So, now it is the federal government backing sub-prime loans.

They didn't learn from the banks...or maybe they did...

If you don't have a vested interest in the principal, it is soooo easy to walk away in default.

Anonymous said...

...going back to the same practices that caused a bubble and bust. Great idea.

Anonymous said...

Problem also is that people are buying homes in economic uncertainty. The government wants us to believe that the recession is over and everything is fine. Hell, gas was down to almost $2 a gallon. Things must be great, right?
I bought my home a year ago. Put down a sizable down payment with very low interest rate and have a reasonable mortgage. But... a year ago I thought my job was secure, now we're being forwarned of cutbacks, layoffs etc. The number of businesses that have closed in Salisbury in just the last year is alarming and guess what? It's not going to improve. More business will close, people will move to find work and property values will plummet.
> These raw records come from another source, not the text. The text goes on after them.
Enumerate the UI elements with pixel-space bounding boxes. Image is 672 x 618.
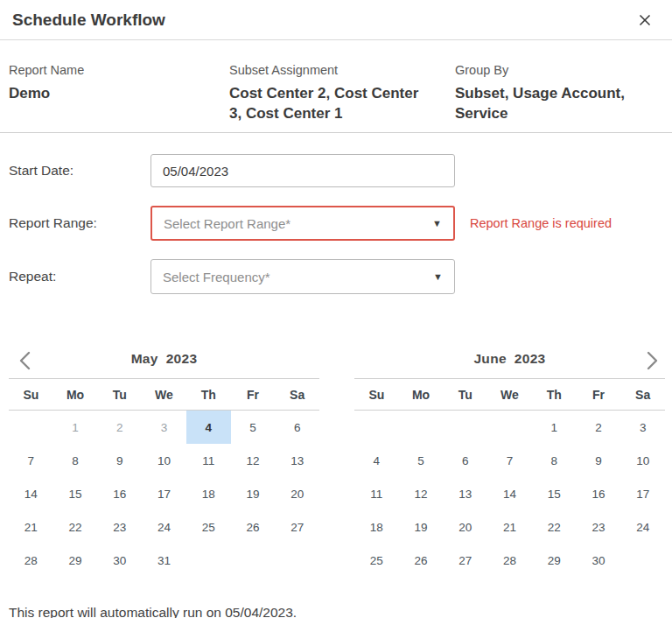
day-cell[interactable]: 5 xyxy=(399,444,444,477)
group-by-value: Subset, Usage Account, Service xyxy=(455,83,663,123)
day-cell xyxy=(275,544,319,577)
calendar-week-row: 78910111213 xyxy=(9,444,319,477)
day-cell[interactable]: 31 xyxy=(142,544,186,577)
day-cell[interactable]: 15 xyxy=(53,477,98,510)
day-cell[interactable]: 14 xyxy=(487,477,532,510)
day-header: We xyxy=(142,388,186,402)
day-header: Tu xyxy=(97,388,142,402)
calendar-week-row: 11121314151617 xyxy=(354,477,665,510)
day-cell[interactable]: 28 xyxy=(487,544,532,577)
day-cell[interactable]: 16 xyxy=(577,477,621,510)
start-date-label: Start Date: xyxy=(9,163,150,179)
day-cell[interactable]: 25 xyxy=(354,544,399,577)
day-cell[interactable]: 7 xyxy=(9,444,53,477)
day-cell[interactable]: 24 xyxy=(142,510,186,544)
day-cell: 1 xyxy=(53,411,98,444)
day-cell[interactable]: 14 xyxy=(9,477,53,510)
repeat-select[interactable]: Select Frequency* ▼ xyxy=(150,259,455,294)
day-cell xyxy=(186,544,231,577)
day-cell[interactable]: 1 xyxy=(532,411,577,444)
day-cell[interactable]: 13 xyxy=(275,444,319,477)
day-cell[interactable]: 27 xyxy=(275,510,319,544)
calendar-may-daynames: SuMoTuWeThFrSa xyxy=(9,378,319,411)
day-cell[interactable]: 5 xyxy=(231,411,276,444)
schedule-form: Start Date: Report Range: Select Report … xyxy=(0,133,672,294)
day-cell[interactable]: 6 xyxy=(275,411,319,444)
day-header: Th xyxy=(186,388,231,402)
chevron-down-icon: ▼ xyxy=(433,272,443,282)
day-cell[interactable]: 8 xyxy=(53,444,98,477)
day-cell[interactable]: 30 xyxy=(577,544,621,577)
chevron-left-icon xyxy=(18,362,32,375)
day-cell[interactable]: 12 xyxy=(399,477,444,510)
day-cell[interactable]: 8 xyxy=(532,444,577,477)
day-cell[interactable]: 30 xyxy=(97,544,142,577)
auto-run-note: This report will automatically run on 05… xyxy=(0,577,672,618)
day-cell[interactable]: 26 xyxy=(231,510,276,544)
day-cell[interactable]: 17 xyxy=(142,477,186,510)
day-header: Su xyxy=(9,388,53,402)
day-cell[interactable]: 28 xyxy=(9,544,53,577)
repeat-row: Repeat: Select Frequency* ▼ xyxy=(9,259,663,294)
day-cell[interactable]: 2 xyxy=(577,411,621,444)
day-cell xyxy=(354,411,399,444)
subset-assignment-value: Cost Center 2, Cost Center 3, Cost Cente… xyxy=(229,83,455,123)
close-button[interactable] xyxy=(634,11,656,30)
day-cell[interactable]: 4 xyxy=(354,444,399,477)
day-cell xyxy=(487,411,532,444)
day-cell[interactable]: 11 xyxy=(354,477,399,510)
calendar-week-row: 123456 xyxy=(9,411,319,444)
calendar-week-row: 252627282930 xyxy=(354,544,665,577)
day-cell[interactable]: 21 xyxy=(9,510,53,544)
dialog-title: Schedule Workflow xyxy=(12,11,165,30)
day-cell[interactable]: 21 xyxy=(487,510,532,544)
report-range-error: Report Range is required xyxy=(470,216,612,230)
previous-month-button[interactable] xyxy=(16,348,34,374)
day-cell[interactable]: 22 xyxy=(53,510,98,544)
day-cell[interactable]: 13 xyxy=(443,477,487,510)
day-cell[interactable]: 23 xyxy=(97,510,142,544)
day-header: Mo xyxy=(53,388,98,402)
schedule-workflow-dialog: Schedule Workflow Report Name Demo Subse… xyxy=(0,0,672,618)
calendar-week-row: 123 xyxy=(354,411,665,444)
day-cell[interactable]: 25 xyxy=(186,510,231,544)
repeat-placeholder: Select Frequency* xyxy=(163,270,270,284)
day-cell[interactable]: 9 xyxy=(97,444,142,477)
day-cell[interactable]: 29 xyxy=(53,544,98,577)
day-cell[interactable]: 26 xyxy=(399,544,444,577)
next-month-button[interactable] xyxy=(643,348,662,374)
day-cell[interactable]: 9 xyxy=(577,444,621,477)
day-cell[interactable]: 23 xyxy=(577,510,621,544)
day-cell[interactable]: 12 xyxy=(231,444,276,477)
day-cell[interactable]: 27 xyxy=(443,544,487,577)
calendar-june-grid: 1234567891011121314151617181920212223242… xyxy=(354,411,665,577)
date-range-calendars: May2023 SuMoTuWeThFrSa 12345678910111213… xyxy=(0,313,672,577)
day-header: Fr xyxy=(577,388,621,402)
calendar-june-header: June2023 xyxy=(354,340,665,378)
day-cell[interactable]: 10 xyxy=(142,444,186,477)
day-cell[interactable]: 24 xyxy=(620,510,665,544)
day-cell[interactable]: 20 xyxy=(275,477,319,510)
day-cell-selected[interactable]: 4 xyxy=(186,411,231,444)
day-cell[interactable]: 16 xyxy=(97,477,142,510)
day-cell[interactable]: 19 xyxy=(231,477,276,510)
day-cell[interactable]: 10 xyxy=(620,444,665,477)
report-range-select[interactable]: Select Report Range* ▼ xyxy=(150,206,455,241)
group-by-label: Group By xyxy=(455,63,663,77)
day-cell[interactable]: 17 xyxy=(620,477,665,510)
day-cell[interactable]: 20 xyxy=(443,510,487,544)
day-cell[interactable]: 22 xyxy=(532,510,577,544)
day-cell[interactable]: 18 xyxy=(186,477,231,510)
calendar-june: June2023 SuMoTuWeThFrSa 1234567891011121… xyxy=(354,340,665,577)
day-header: Fr xyxy=(231,388,276,402)
report-name-label: Report Name xyxy=(9,63,229,77)
day-cell[interactable]: 18 xyxy=(354,510,399,544)
day-cell[interactable]: 29 xyxy=(532,544,577,577)
start-date-input[interactable] xyxy=(150,154,455,187)
day-cell[interactable]: 6 xyxy=(443,444,487,477)
day-cell[interactable]: 15 xyxy=(532,477,577,510)
day-cell[interactable]: 11 xyxy=(186,444,231,477)
day-cell[interactable]: 7 xyxy=(487,444,532,477)
day-cell[interactable]: 19 xyxy=(399,510,444,544)
day-cell[interactable]: 3 xyxy=(620,411,665,444)
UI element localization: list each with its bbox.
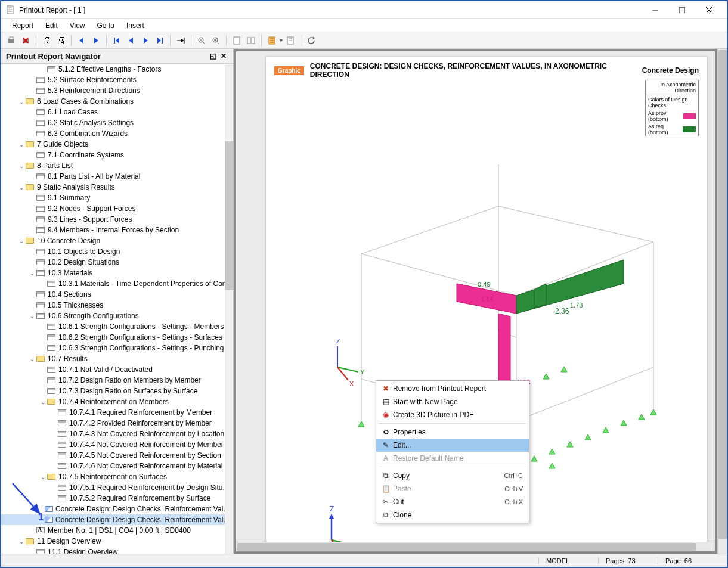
tree-item[interactable]: ›10.7.1 Not Valid / Deactivated [1, 364, 233, 375]
viewer-vscroll[interactable] [717, 49, 727, 554]
tree-item[interactable]: ›10.7.2 Design Ratio on Members by Membe… [1, 375, 233, 386]
tree-item[interactable]: ›10.7.5.2 Required Reinforcement by Surf… [1, 493, 233, 504]
tree-item[interactable]: ›Concrete Design: Design Checks, Reinfor… [1, 514, 233, 525]
tree-item[interactable]: ›7.1 Coordinate Systems [1, 150, 233, 160]
menu-goto[interactable]: Go to [91, 20, 120, 31]
tree-item[interactable]: ›6.1 Load Cases [1, 107, 233, 117]
goto-icon[interactable] [174, 34, 187, 47]
close-button[interactable] [695, 2, 722, 18]
chevron-icon[interactable]: ⌄ [18, 141, 25, 148]
context-menu[interactable]: ✖Remove from Printout Report▤Start with … [376, 380, 529, 523]
tree-item[interactable]: ›10.7.4.5 Not Covered Reinforcement by S… [1, 450, 233, 461]
tree-item[interactable]: ›11.1 Design Overview [1, 547, 233, 554]
two-page-icon[interactable] [244, 34, 258, 47]
doc2-icon[interactable] [284, 34, 297, 47]
zoom-in-icon[interactable] [209, 34, 222, 47]
tree-item[interactable]: ›5.1.2 Effective Lengths - Factors [1, 64, 233, 75]
chevron-icon[interactable]: ⌄ [29, 313, 36, 319]
tree-item[interactable]: ›10.7.4.3 Not Covered Reinforcement by L… [1, 429, 233, 439]
chevron-icon[interactable]: ⌄ [29, 356, 36, 362]
context-menu-item[interactable]: ⧉CopyCtrl+C [376, 469, 529, 482]
menu-edit[interactable]: Edit [39, 20, 64, 31]
tree-item[interactable]: ›9.2 Nodes - Support Forces [1, 203, 233, 214]
tree-item[interactable]: ⌄10.3 Materials [1, 268, 233, 278]
context-menu-item[interactable]: ✖Remove from Printout Report [376, 382, 529, 395]
tree-scrollbar[interactable] [225, 64, 233, 554]
context-menu-item[interactable]: ⚙Properties [376, 426, 529, 439]
context-menu-item[interactable]: ▤Start with New Page [376, 395, 529, 408]
tree-item[interactable]: ⌄10.7.5 Reinforcement on Surfaces [1, 471, 233, 482]
tree-item[interactable]: ›10.1 Objects to Design [1, 246, 233, 257]
tree-item[interactable]: ⌄11 Design Overview [1, 536, 233, 547]
tree-item[interactable]: ›5.2 Surface Reinforcements [1, 75, 233, 85]
tree-item[interactable]: ⌄6 Load Cases & Combinations [1, 96, 233, 107]
nav-prev2-icon[interactable] [125, 34, 138, 47]
minimize-button[interactable] [642, 2, 668, 18]
context-menu-item[interactable]: ✂CutCtrl+X [376, 495, 529, 508]
menu-insert[interactable]: Insert [120, 20, 150, 31]
chevron-icon[interactable]: ⌄ [39, 474, 47, 480]
close-panel-icon[interactable]: ✕ [219, 51, 228, 61]
tree-item[interactable]: ›Concrete Design: Design Checks, Reinfor… [1, 504, 233, 514]
tree-item[interactable]: ›10.6.1 Strength Configurations - Settin… [1, 321, 233, 332]
doc-icon[interactable] [265, 34, 278, 47]
tree-item[interactable]: ›6.3 Combination Wizards [1, 128, 233, 139]
tree-item[interactable]: ›10.7.4.2 Provided Reinforcement by Memb… [1, 418, 233, 429]
chevron-icon[interactable]: ⌄ [18, 163, 25, 169]
delete-print-icon[interactable] [19, 34, 32, 47]
page-fit-icon[interactable] [230, 34, 243, 47]
print-icon[interactable] [5, 34, 18, 47]
tree-item[interactable]: ⌄8 Parts List [1, 160, 233, 171]
nav-first-icon[interactable] [110, 34, 123, 47]
tree-item[interactable]: ›9.4 Members - Internal Forces by Sectio… [1, 225, 233, 235]
nav-next2-icon[interactable] [139, 34, 152, 47]
viewer-hscroll[interactable] [236, 542, 715, 551]
chevron-icon[interactable]: ⌄ [39, 399, 47, 405]
tree-item[interactable]: ⌄7 Guide Objects [1, 139, 233, 150]
maximize-button[interactable] [668, 2, 695, 18]
tree-item[interactable]: ›10.7.4.6 Not Covered Reinforcement by M… [1, 461, 233, 471]
tree-item[interactable]: ›Member No. 1 | DS1 | CO4 | 0.00 ft | SD… [1, 525, 233, 536]
tree-item[interactable]: ⌄10.7.4 Reinforcement on Members [1, 396, 233, 407]
chevron-icon[interactable]: ⌄ [18, 538, 25, 545]
printer2-icon[interactable]: 🖨 [54, 34, 67, 47]
tree-item[interactable]: ›9.3 Lines - Support Forces [1, 214, 233, 225]
tree-item[interactable]: ›10.4 Sections [1, 289, 233, 300]
tree-item[interactable]: ›10.7.5.1 Required Reinforcement by Desi… [1, 482, 233, 493]
tree-item[interactable]: ⌄10 Concrete Design [1, 235, 233, 246]
tree-item[interactable]: ›10.6.2 Strength Configurations - Settin… [1, 332, 233, 343]
chevron-icon[interactable]: ⌄ [18, 98, 25, 105]
viewer-vscroll-thumb[interactable] [718, 50, 727, 539]
chevron-icon[interactable]: ⌄ [18, 184, 25, 191]
nav-next-icon[interactable] [89, 34, 103, 47]
dock-icon[interactable]: ◱ [208, 51, 218, 61]
context-menu-item[interactable]: ◉Create 3D Picture in PDF [376, 408, 529, 421]
chevron-icon[interactable]: ⌄ [18, 238, 25, 244]
tree-item[interactable]: ›10.3.1 Materials - Time-Dependent Prope… [1, 278, 233, 289]
chevron-icon[interactable]: ⌄ [29, 270, 36, 277]
tree-item[interactable]: ›6.2 Static Analysis Settings [1, 117, 233, 128]
context-menu-item[interactable]: ✎Edit... [376, 439, 529, 452]
tree-item[interactable]: ›10.2 Design Situations [1, 257, 233, 268]
tree-item[interactable]: ›10.7.4.1 Required Reinforcement by Memb… [1, 407, 233, 418]
tree-item[interactable]: ⌄10.6 Strength Configurations [1, 311, 233, 321]
tree-scroll-thumb[interactable] [225, 141, 233, 290]
nav-last-icon[interactable] [153, 34, 166, 47]
tree-item[interactable]: ›10.5 Thicknesses [1, 300, 233, 311]
tree-item[interactable]: ›8.1 Parts List - All by Material [1, 171, 233, 182]
tree-item[interactable]: ⌄10.7 Results [1, 353, 233, 364]
refresh-icon[interactable] [305, 34, 318, 47]
nav-prev-icon[interactable] [75, 34, 88, 47]
zoom-out-icon[interactable] [195, 34, 208, 47]
context-menu-item[interactable]: ⧉Clone [376, 508, 529, 522]
tree-item[interactable]: ›5.3 Reinforcement Directions [1, 85, 233, 96]
navigator-tree[interactable]: ›5.1.2 Effective Lengths - Factors›5.2 S… [1, 64, 233, 554]
menu-report[interactable]: Report [6, 20, 39, 31]
printer-icon[interactable]: 🖨 [40, 34, 53, 47]
tree-item[interactable]: ›10.7.4.4 Not Covered Reinforcement by M… [1, 439, 233, 450]
tree-item[interactable]: ›10.6.3 Strength Configurations - Settin… [1, 343, 233, 353]
tree-item[interactable]: ›10.7.3 Design Ratio on Surfaces by Surf… [1, 386, 233, 396]
menu-view[interactable]: View [64, 20, 91, 31]
tree-item[interactable]: ›9.1 Summary [1, 193, 233, 203]
tree-item[interactable]: ⌄9 Static Analysis Results [1, 182, 233, 193]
It used to be that home ownership was an asset and an investment. Not any more. If I could go back a year I'd rent and keep renting. No maintenance costs, taxes are the owners problem and if the neighborhood I'm in changes for the worse I can give notice and move, don't have to worry about unloading a house that was in a decent neighborhood when I bought it but now worth a third or even half what I paid for it.
You borrow $200K for a house at 4.5% and on a thirty year conventional mortgage you'll pay on average double the purchase price. I know how apr's work etc. but in its most simplistic form you're still technically paying 100% of the property value so when you sell...you're still "by the numbers" in the hole, have gained nothing and have paid to maintain that property for all those years. Let's not even get started on capital gains and taxes on the proceeds of your home sale despite already having been taxed on the income you used to buy the home.
The more you work, the more you own, the more the government wil turn the thumbscrews.

Sorry, drifted off topic a little but my point was that not all forclosures are a result of buying more house than the owner can afford, sub-prime loans and deadbeats simply walking away. Whatever the reason it affects the overall economy.

Anonymous said...

"It used to be that home ownership was an asset and an investment. Not any more."

Actually, if you examine the average increase in value of homes over the past 120 years, you'll clearly see that home ownership does not even keep up with the rate of inflation.